Extracted page text data
----------------
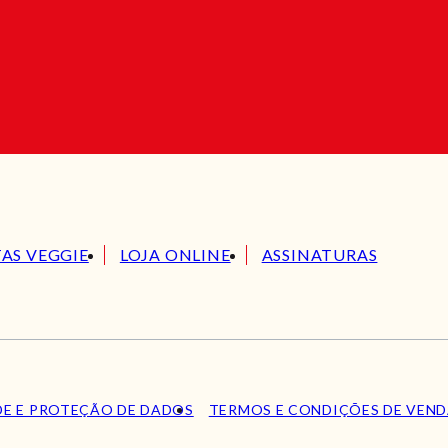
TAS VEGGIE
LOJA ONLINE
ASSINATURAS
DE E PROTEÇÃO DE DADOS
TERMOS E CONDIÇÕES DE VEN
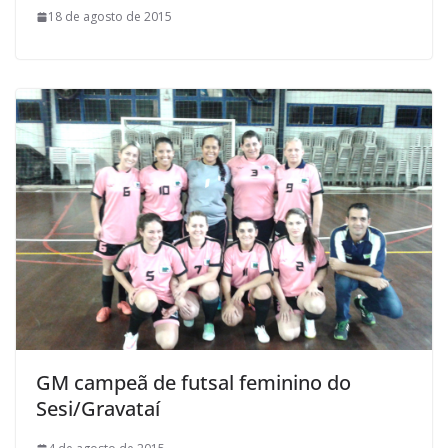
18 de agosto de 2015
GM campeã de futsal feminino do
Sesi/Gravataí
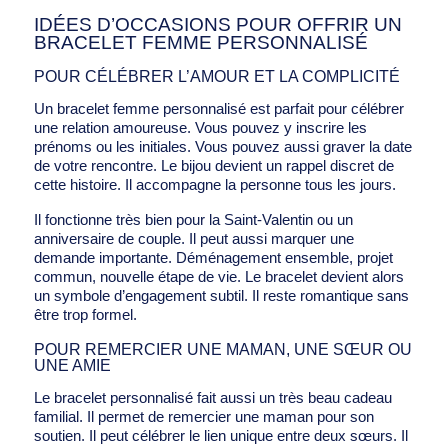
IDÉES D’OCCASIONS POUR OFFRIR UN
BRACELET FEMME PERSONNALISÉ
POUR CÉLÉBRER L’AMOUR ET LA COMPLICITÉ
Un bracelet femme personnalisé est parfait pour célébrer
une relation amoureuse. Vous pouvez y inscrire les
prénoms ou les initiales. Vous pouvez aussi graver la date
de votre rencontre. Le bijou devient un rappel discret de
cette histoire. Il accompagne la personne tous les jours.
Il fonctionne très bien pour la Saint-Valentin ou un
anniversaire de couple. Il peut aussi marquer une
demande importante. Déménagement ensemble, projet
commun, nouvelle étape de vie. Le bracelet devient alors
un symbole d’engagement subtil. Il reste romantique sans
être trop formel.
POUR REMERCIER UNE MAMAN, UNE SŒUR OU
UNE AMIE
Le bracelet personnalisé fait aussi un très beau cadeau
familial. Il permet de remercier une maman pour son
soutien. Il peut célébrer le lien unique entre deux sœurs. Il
----------------
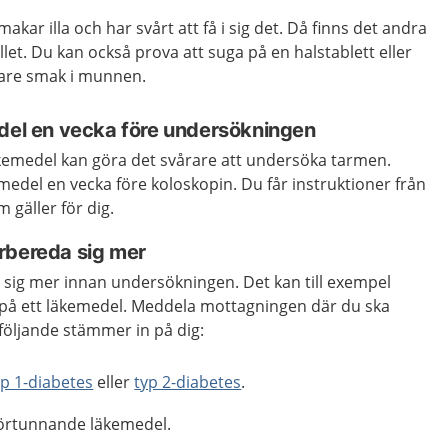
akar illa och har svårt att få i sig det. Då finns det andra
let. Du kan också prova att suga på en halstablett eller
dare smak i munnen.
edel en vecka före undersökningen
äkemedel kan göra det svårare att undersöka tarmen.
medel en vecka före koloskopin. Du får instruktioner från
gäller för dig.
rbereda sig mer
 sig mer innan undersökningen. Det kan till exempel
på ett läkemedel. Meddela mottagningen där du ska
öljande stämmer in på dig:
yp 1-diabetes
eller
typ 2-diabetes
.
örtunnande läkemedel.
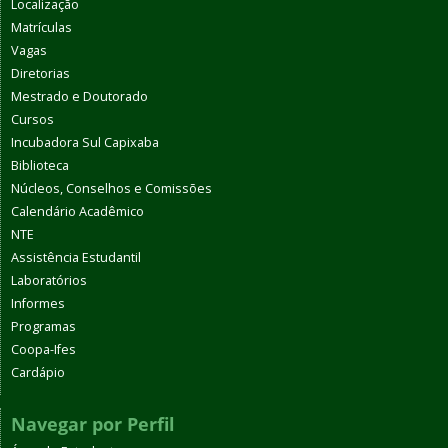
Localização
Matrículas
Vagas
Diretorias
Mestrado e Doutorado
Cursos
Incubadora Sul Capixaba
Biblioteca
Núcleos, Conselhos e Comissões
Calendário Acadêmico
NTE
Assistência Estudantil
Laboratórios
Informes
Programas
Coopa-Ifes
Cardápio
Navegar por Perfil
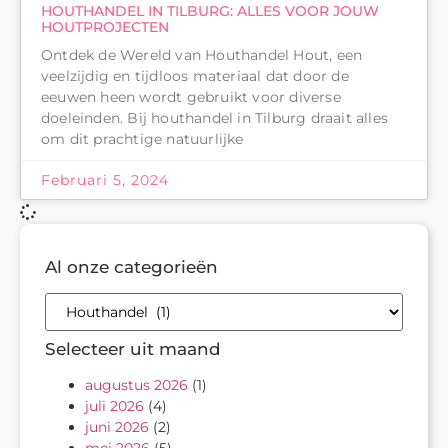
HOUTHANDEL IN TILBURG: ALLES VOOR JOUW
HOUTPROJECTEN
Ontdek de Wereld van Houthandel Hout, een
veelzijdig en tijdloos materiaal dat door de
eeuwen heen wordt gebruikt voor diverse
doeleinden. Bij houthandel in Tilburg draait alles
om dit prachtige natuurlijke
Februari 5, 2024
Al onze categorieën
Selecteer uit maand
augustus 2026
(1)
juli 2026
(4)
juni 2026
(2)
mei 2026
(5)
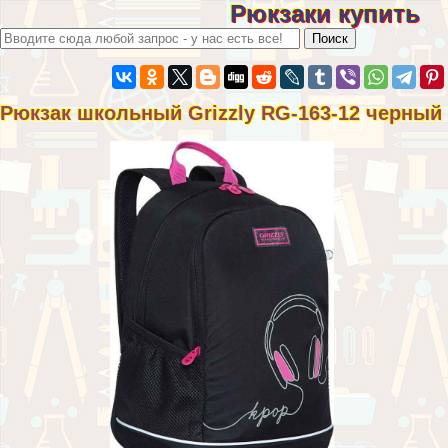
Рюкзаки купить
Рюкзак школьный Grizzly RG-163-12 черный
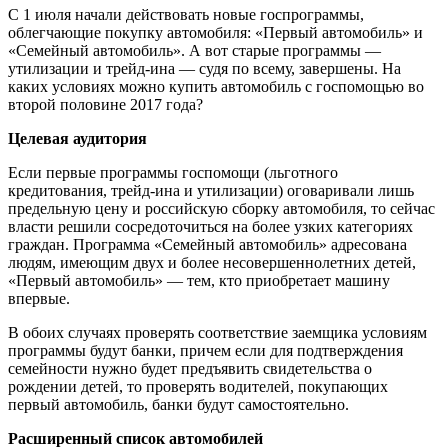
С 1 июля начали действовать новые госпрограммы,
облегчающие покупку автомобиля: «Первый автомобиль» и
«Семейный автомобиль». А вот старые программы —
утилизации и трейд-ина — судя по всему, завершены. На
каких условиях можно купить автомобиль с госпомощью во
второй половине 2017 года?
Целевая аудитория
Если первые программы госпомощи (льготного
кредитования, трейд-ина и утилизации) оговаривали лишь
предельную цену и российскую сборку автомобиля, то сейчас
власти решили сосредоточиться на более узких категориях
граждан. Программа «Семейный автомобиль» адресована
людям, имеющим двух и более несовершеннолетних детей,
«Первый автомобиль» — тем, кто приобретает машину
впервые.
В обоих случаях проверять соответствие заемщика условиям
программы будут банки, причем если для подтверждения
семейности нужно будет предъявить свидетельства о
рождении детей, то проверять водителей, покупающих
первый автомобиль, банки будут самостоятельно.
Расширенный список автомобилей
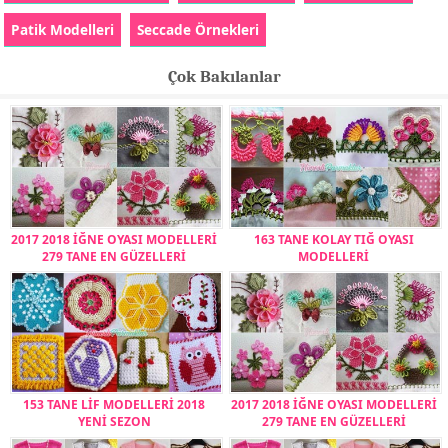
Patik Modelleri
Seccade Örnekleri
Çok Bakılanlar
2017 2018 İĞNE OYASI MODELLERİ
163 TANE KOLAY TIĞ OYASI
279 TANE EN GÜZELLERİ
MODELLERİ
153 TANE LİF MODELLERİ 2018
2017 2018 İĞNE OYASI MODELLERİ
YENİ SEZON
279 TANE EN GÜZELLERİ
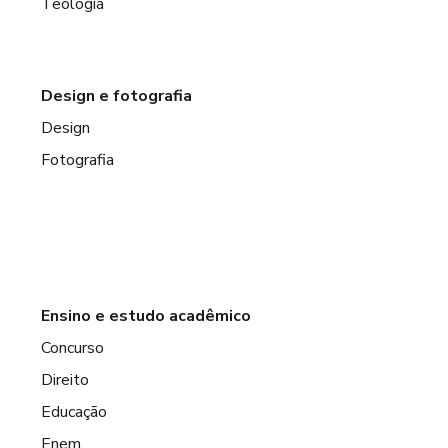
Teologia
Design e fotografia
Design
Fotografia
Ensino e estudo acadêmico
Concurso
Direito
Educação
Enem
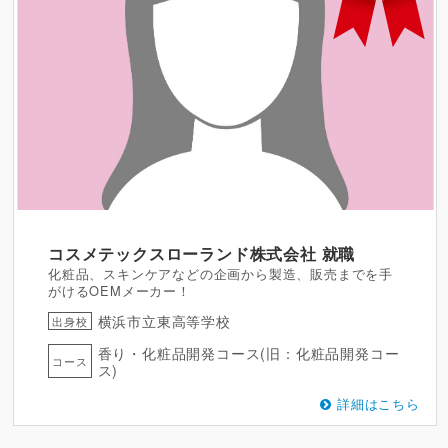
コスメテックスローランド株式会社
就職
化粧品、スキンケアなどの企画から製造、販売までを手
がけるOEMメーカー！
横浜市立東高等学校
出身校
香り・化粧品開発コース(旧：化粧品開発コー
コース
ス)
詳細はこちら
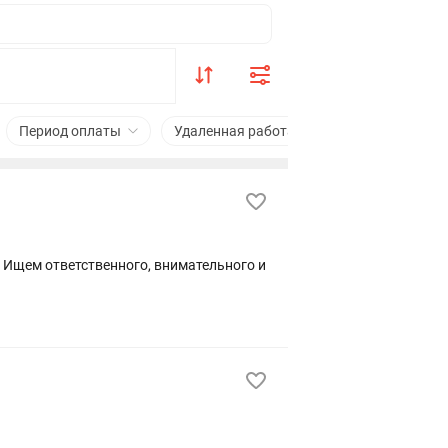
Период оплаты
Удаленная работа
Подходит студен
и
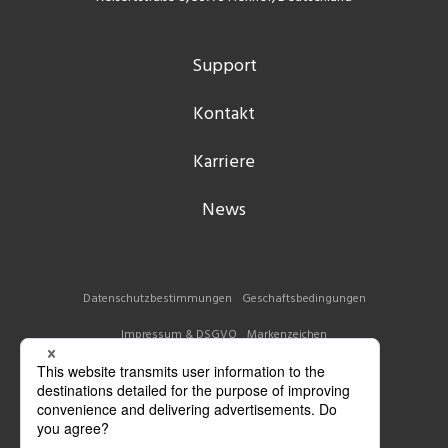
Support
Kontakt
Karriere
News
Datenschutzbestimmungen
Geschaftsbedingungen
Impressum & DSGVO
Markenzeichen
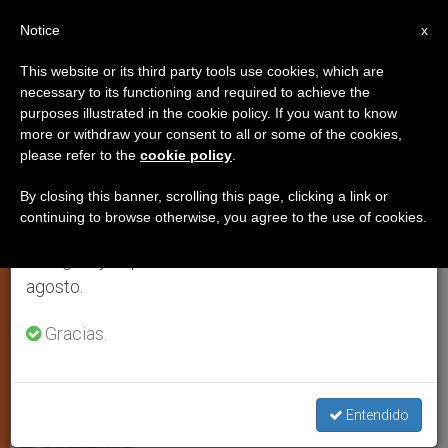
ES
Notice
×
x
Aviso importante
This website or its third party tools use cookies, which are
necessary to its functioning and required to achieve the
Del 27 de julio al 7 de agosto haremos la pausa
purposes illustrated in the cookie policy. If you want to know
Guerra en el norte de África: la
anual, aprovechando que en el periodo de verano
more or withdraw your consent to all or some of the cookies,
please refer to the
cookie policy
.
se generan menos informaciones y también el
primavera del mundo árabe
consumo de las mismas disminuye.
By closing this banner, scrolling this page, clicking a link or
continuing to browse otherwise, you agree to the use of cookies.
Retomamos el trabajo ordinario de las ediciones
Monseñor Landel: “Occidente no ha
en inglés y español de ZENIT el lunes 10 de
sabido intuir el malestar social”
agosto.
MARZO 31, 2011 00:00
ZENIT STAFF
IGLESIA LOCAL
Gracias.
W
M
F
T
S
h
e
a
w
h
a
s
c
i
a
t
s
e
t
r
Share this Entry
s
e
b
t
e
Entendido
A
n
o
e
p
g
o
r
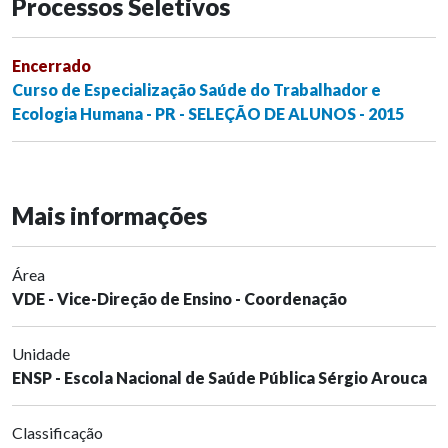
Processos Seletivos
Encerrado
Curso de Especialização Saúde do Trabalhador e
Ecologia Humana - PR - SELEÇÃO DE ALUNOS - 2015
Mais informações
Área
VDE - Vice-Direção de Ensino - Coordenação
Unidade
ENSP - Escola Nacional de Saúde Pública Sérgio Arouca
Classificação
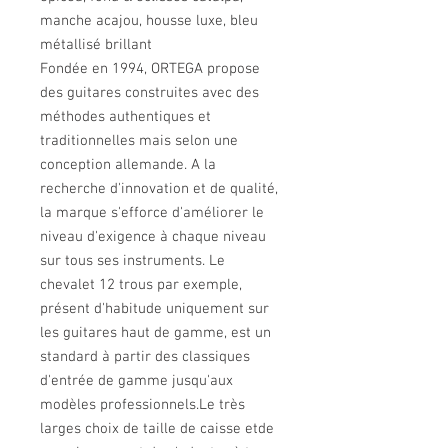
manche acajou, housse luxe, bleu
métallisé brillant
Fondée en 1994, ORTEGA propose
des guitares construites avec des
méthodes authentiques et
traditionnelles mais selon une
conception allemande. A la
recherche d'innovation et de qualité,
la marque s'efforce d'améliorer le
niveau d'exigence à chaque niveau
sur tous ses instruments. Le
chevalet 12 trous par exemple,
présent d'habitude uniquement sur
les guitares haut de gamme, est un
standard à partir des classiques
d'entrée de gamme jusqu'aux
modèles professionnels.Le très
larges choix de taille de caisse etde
----------------
_Your assignment_.
Copy out the lines above exactly, beginning at the one that contains "un symbole d’engagement" and ending at the one that contains "soutien. Il peut".

_Solution to this task_.
un symbole d’engagement subtil. Il reste romantique sans
être trop formel.
POUR REMERCIER UNE MAMAN, UNE SŒUR OU
UNE AMIE
Le bracelet personnalisé fait aussi un très beau cadeau
familial. Il permet de remercier une maman pour son
soutien. Il peut célébrer le lien unique entre deux sœurs. Il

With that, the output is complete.